Just about every morning, my son wakes up with a dream. Either he is building a machine that will stop snow falling in winter, or he had Ninja powers or he was laughing with his cousins. Lately, he has had plenty of dreams about mommy getting married, to her [ex]boyfriend, who lives in another country. The first time, that dream made him sad and cry, because it meant, “mommy would leave him and go live with her boyfriend”. Since I told him, “I can never leave you, because I live for you, and you and I will go live with my PM when I get married,” he is now happy to dream more about mommy getting married. In fact he wants to dream about mommy getting married, as much as about mommy getting long hair! Never mind that “the dreamed for” does not exactly have marriage in her dreams or foresight. She has another dream, colored “green”. Yes! And it is part of that dream I would like to talk about.
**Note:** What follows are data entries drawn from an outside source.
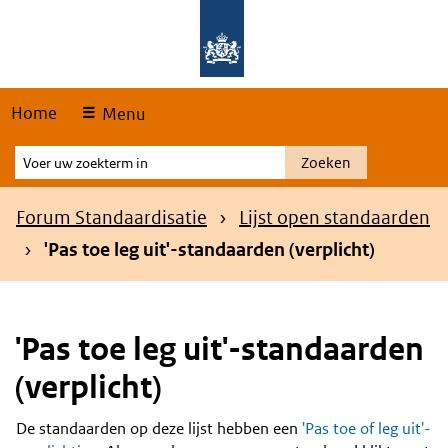
Skip
Overslaan en naar de hoofdnavigatie gaan
Overslaan en naar de inhoud gaan
links
Home
Menu
Voer
Zoeken
uw
zoekterm
Kruimelpad
Forum Standaardisatie
Lijst open standaarden
in
'Pas toe leg uit'-standaarden (verplicht)
'Pas toe leg uit'-standaarden
(verplicht)
De standaarden op deze lijst hebben een
'Pas toe of leg uit'-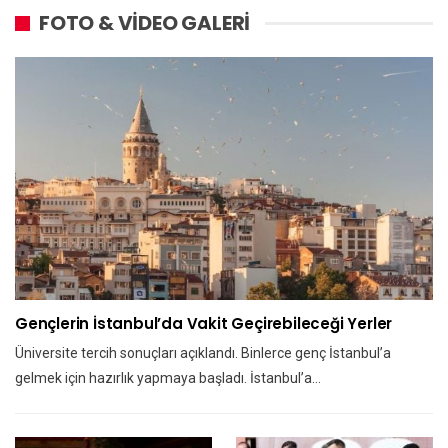
FOTO & VİDEO GALERİ
Gençlerin İstanbul’da Vakit Geçirebileceği Yerler
Üniversite tercih sonuçları açıklandı. Binlerce genç İstanbul’a
gelmek için hazırlık yapmaya başladı. İstanbul’a…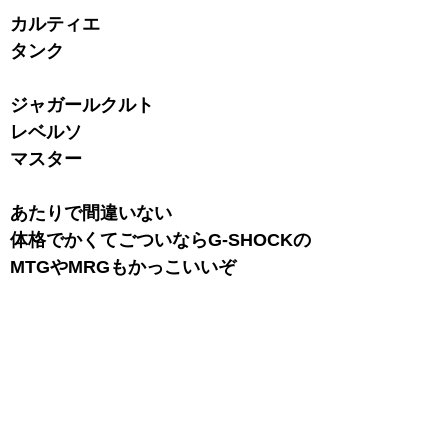
カルティエ
タンク
ジャガールクルト
レベルソ
マスター
あたりで間違いない
体格でかくてごついならG-SHOCKの
MTGやMRGもかっこいいぞ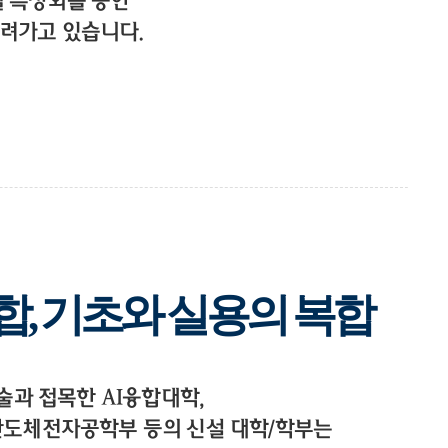
별 특성화를 통한
려가고 있습니다.
합, 기초와 실용의 복합
기술과 접목한 AI융합대학,
부, 반도체전자공학부 등의 신설 대학/학부는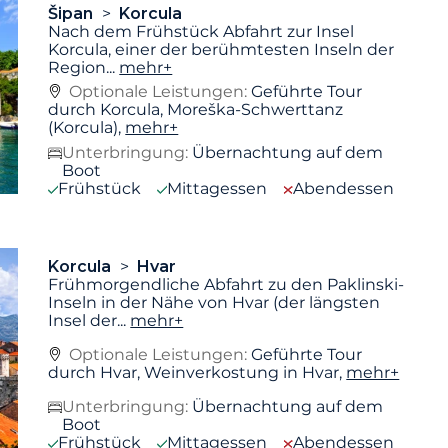
Šipan
Korcula
Nach dem Frühstück Abfahrt zur Insel
Korcula, einer der berühmtesten Inseln der
Region
...
mehr+
Optionale Leistungen:
Geführte Tour
durch Korcula, Moreška-Schwerttanz
(Korcula),
mehr+
Unterbringung:
Übernachtung auf dem
Boot
Frühstück
Mittagessen
Abendessen
Korcula
Hvar
Frühmorgendliche Abfahrt zu den Paklinski-
Inseln in der Nähe von Hvar (der längsten
Insel der
...
mehr+
Optionale Leistungen:
Geführte Tour
durch Hvar, Weinverkostung in Hvar,
mehr+
Unterbringung:
Übernachtung auf dem
Boot
Frühstück
Mittagessen
Abendessen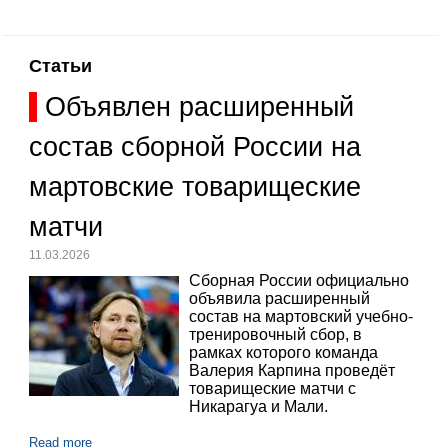
Статьи
Объявлен расширенный
состав сборной России на
мартовские товарищеские
матчи
11.03.2026
Сборная России официально
объявила расширенный
состав на мартовский учебно-
тренировочный сбор, в
рамках которого команда
Валерия Карпина проведёт
товарищеские матчи с
Никарагуа и Мали.
Read more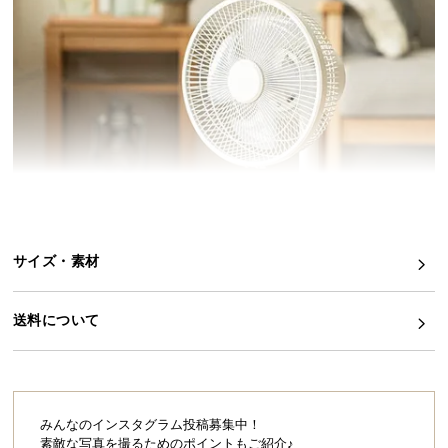
イ
ン
テ
リ
ア
コ
ー
デ
ィ
ネ
サイズ・素材
ー
ト
か
送料について
ら
探
す
みんなのインスタグラム投稿募集中！
素敵な写真を撮るためのポイントもご紹介♪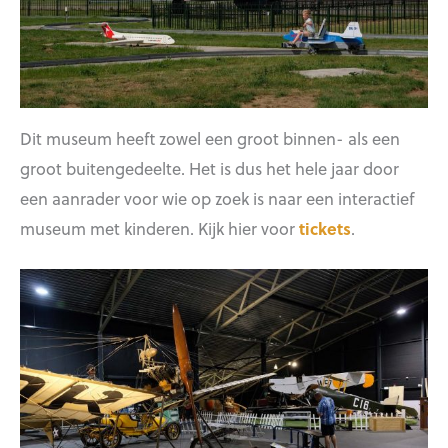
Dit museum heeft zowel een groot binnen- als een
groot buitengedeelte. Het is dus het hele jaar door
een aanrader voor wie op zoek is naar een interactief
museum met kinderen. Kijk hier voor
tickets
.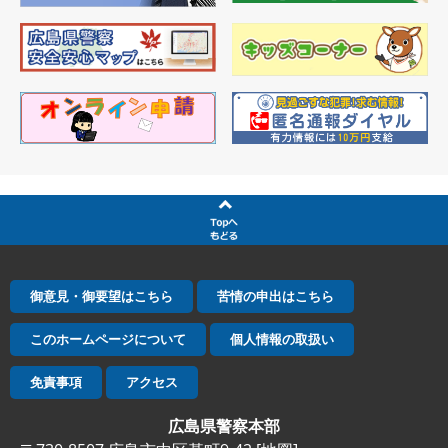
御意見・御要望はこちら
苦情の申出はこちら
このホームページについて
個人情報の取扱い
免責事項
アクセス
広島県警察本部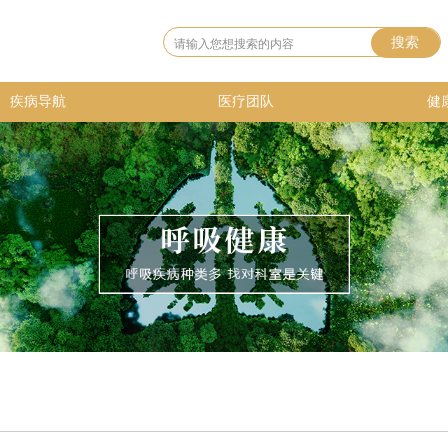
搜索
疾病导航
医疗团队
健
Recently, I was coaching a fifth grader, and we were talking about traveling. I asked if she had been to her father’s country, Nigeria? She said no, and told me that she would never travel to Nigeria because there is Ebola. In fact, her father wanted to go to Nigeria, but she begged him not to go. I asked if she would go to other Africans countries, to which she responded with a vehement “No!” There are many diseases and people are poor! I asked her if my son and I looked poor, or her father. She said, No!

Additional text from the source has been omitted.